OMG … this is one of the most obvious and easiest cost cutting targets. Businesses are lulled into a belief (promulgated mostly by their salespeople) that all types of advertising, sponsorships, glossy publications, branding and PR are worth their weight in gold.
Of course, their value in difficult times is dubious at best and the whole marketing spend must come under the most careful scrutiny. For a new perspective on more effective marketing, we suggest you look at the section on Marketing Strategies in the Alp McNamara Downturn Guide.
Here is the hard one. We love all our people and would hate to ask any of them to leave.
However, some roles have become less effective and some are simply unnecessary. Some could be combined, and some might be better suited to becoming part time. The way your business does business may never be the same again. This is all about right sizing.
It is amazing how much can be saved when doing a careful review of human resource levels and appropriateness. Indeed, most owners will then go to a great deal of trouble to ensure that their best people are retained, recognised and redeployed where appropriate. Obviously, the lowest contributors are the most likely to go.

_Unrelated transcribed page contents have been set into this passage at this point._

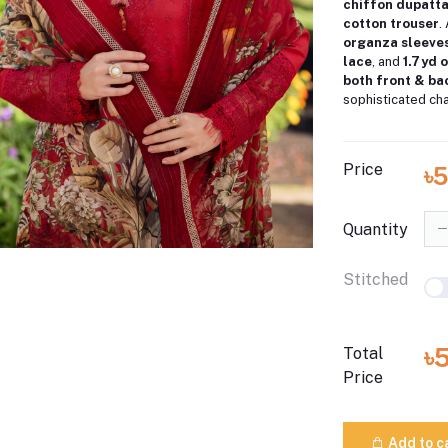
chiffon dupatt
cotton trouser
.
organza sleeves
lace
, and
1.7 yd
both front & b
sophisticated ch
Price
৳5
Quantity
Stitched
৳
Total
Price
Add to c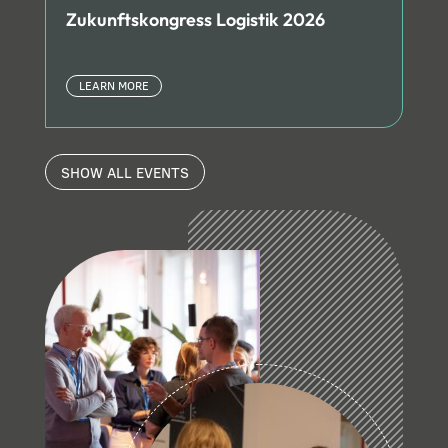
Zukunftskongress Logistik 2026
LEARN MORE
SHOW ALL EVENTS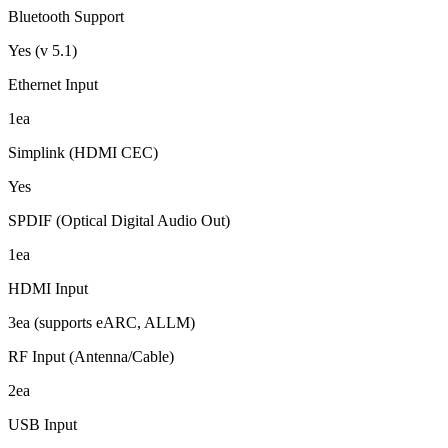
Bluetooth Support
Yes (v 5.1)
Ethernet Input
1ea
Simplink (HDMI CEC)
Yes
SPDIF (Optical Digital Audio Out)
1ea
HDMI Input
3ea (supports eARC, ALLM)
RF Input (Antenna/Cable)
2ea
USB Input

Should the Razor Gang decide that people may need to leave, change their roles or hours, or be given new performance targets, be sure to do it all at once. You want to support those who are leaving and be sure that everyone knows it is not personal. All those who are staying need to feel safe.
You will be amazed how such a shake-up can motivate the remaining staff. When the resources better match the work those remaining know they are needed – this will have a positive effect.
A great client once said to us, ‘get the cynic out of your business’ – there is never a better time than now.
Do you qualify for any of the state governments reductions or deferrals?
Subscriptions and other Monthly payments.
The great thing about direct debit is that you never have to think about whether the payment is made. That subscription will not run out. Not ever.
How many monthly amounts are coming off your credit cards and bank statements? Can you even account for them all?
What about the IT spend on licences? Do you even use all of that software? Do you need that many licenses? Has anyone ever reconciled the payments with the active users of all of that software?
A few decades ago, we had a client who sold his business. As part of the hand over process, the new owner wanted to know where a particular computer was. He needed to match the automatic monthly lease payment to this computer. Turns out that the computer had been scrapped over five year earlier. No-one thought to stop the payment.
Negotiate with everyone.
Have you ever been to Bali? Part of the fun is negotiating … for everything. It is expected over there. It’s fun!
It is the same for your business. You can instil an expectation with your people that you never pay retail price. It doesn’t matter who you are dealing with, it pays to ask, every time. Report on successes to each other and try to make ‘the art of negotiating’ a cultural norm.
It becomes habit forming and eventually your family will stop getting embarrassed once you start doing it all the time. Hey, as the famous joke goes, “Why did god invent Gentiles? Someone has to pay retail”
It’s a funny thing but after clients set up their Razor Gang and make the cuts to their Overhead Costs, they say … why didn’t we do this years ago. In fact, quite a lot of them look for excuses years later to repeat the process.
We hope you can save money and build efficiency in getting these costs under control.